**ASSIGNMENT**
The entries below hold a line with "Israël, est la même que celle" and a line with "01 19:21 Régulus". Return those lines and all that lie between them, exactly and only.

[Stored dataset items]
..............................
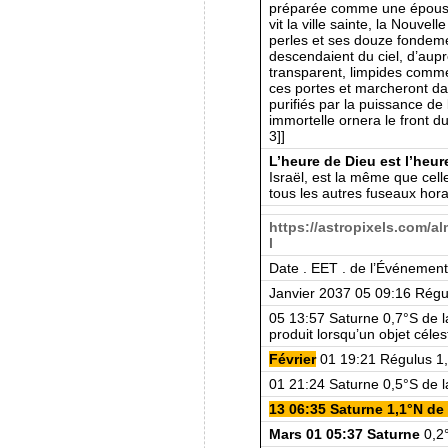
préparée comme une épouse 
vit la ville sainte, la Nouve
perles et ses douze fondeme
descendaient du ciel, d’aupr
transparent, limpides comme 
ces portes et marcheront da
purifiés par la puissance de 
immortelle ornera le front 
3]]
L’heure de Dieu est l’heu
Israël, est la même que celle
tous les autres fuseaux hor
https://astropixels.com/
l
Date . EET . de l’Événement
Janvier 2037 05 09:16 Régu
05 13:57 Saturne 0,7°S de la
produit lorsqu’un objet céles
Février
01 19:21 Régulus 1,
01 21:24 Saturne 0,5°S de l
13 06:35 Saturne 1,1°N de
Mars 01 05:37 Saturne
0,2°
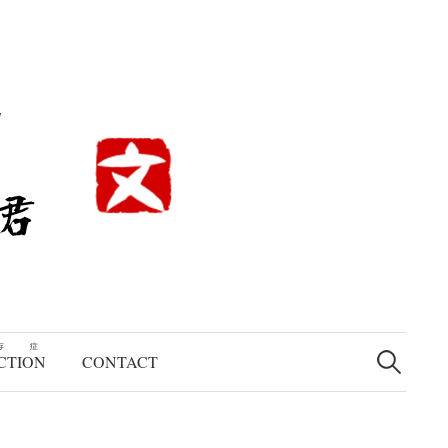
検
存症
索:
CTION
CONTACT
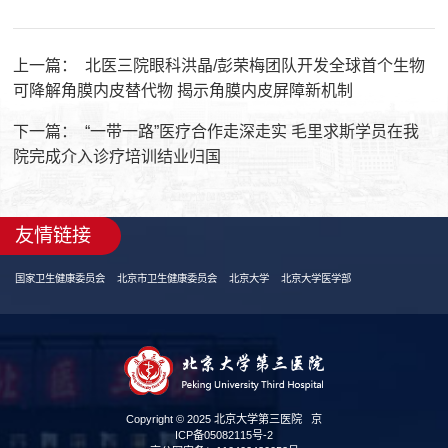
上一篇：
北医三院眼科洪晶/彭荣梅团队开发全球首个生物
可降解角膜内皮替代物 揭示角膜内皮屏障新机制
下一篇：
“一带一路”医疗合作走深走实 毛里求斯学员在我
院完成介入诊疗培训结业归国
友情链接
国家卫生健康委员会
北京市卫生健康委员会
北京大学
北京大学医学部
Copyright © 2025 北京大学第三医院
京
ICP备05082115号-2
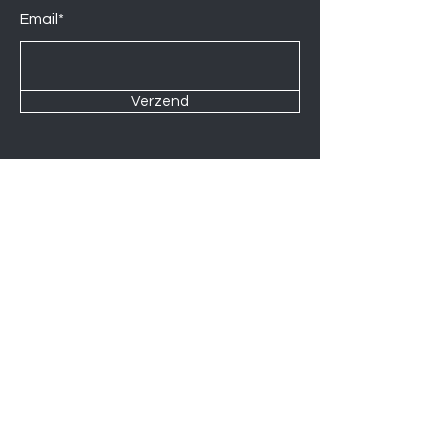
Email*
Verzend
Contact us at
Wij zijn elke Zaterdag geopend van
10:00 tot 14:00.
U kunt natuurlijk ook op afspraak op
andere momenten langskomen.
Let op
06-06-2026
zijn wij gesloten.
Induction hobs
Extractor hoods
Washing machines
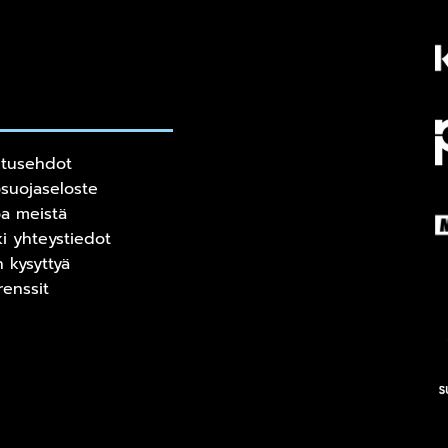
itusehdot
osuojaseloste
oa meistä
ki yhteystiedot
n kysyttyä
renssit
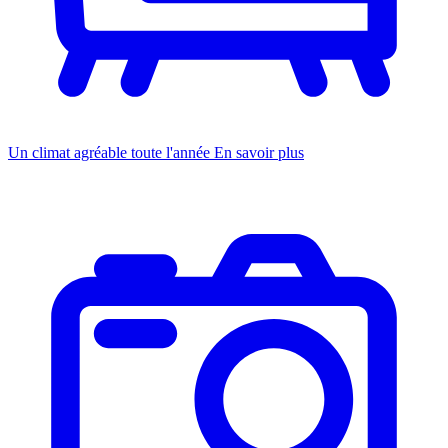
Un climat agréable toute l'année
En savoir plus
..............................
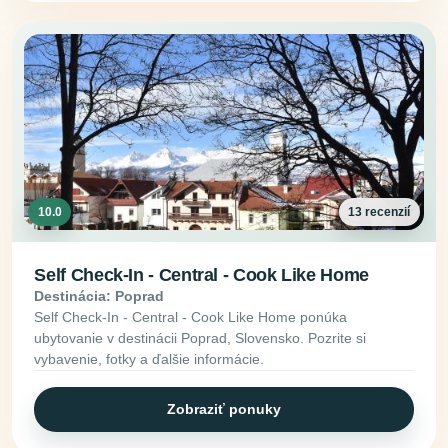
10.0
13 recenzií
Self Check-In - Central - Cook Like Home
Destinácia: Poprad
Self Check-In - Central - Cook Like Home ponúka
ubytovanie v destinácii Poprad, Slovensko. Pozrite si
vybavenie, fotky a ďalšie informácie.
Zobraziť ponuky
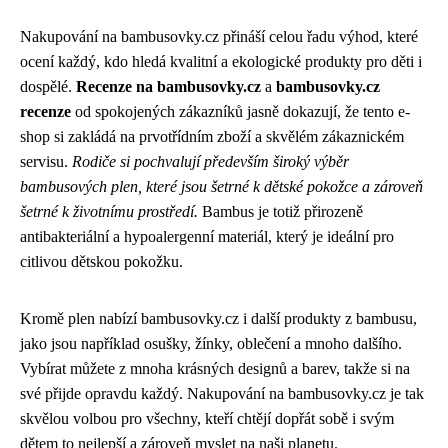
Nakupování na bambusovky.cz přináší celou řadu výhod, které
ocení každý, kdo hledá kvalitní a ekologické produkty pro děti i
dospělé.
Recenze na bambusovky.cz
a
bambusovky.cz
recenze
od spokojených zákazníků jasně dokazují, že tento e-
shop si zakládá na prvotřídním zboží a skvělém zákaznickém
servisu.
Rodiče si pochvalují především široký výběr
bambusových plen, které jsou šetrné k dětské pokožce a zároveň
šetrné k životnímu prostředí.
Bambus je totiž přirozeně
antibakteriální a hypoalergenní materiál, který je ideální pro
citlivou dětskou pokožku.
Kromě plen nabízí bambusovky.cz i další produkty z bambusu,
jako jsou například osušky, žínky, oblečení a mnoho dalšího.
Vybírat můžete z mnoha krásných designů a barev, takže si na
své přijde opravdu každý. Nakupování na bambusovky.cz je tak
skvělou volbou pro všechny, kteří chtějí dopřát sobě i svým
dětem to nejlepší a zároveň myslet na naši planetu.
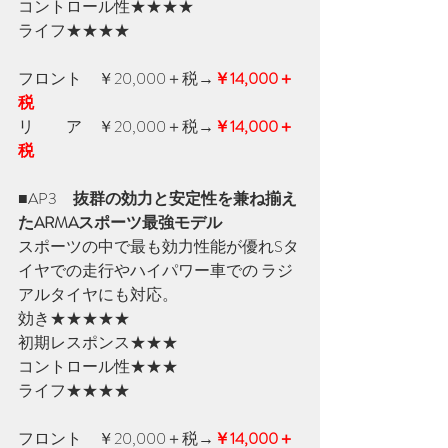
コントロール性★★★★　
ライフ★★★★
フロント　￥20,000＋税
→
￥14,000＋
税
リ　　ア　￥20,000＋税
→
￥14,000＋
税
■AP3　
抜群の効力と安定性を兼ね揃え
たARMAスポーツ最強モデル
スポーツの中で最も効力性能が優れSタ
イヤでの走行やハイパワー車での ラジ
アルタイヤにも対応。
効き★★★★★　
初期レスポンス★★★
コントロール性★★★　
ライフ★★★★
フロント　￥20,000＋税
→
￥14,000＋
..............................
**FINAL ANSWER**
Israël, est la même que celle
tous les autres fuseaux hor
https://astropixels.com/
l
Date . EET . de l’Événement
Janvier 2037 05 09:16 Régu
05 13:57 Saturne 0,7°S de la
produit lorsqu’un objet céles
Février
01 19:21 Régulus 1,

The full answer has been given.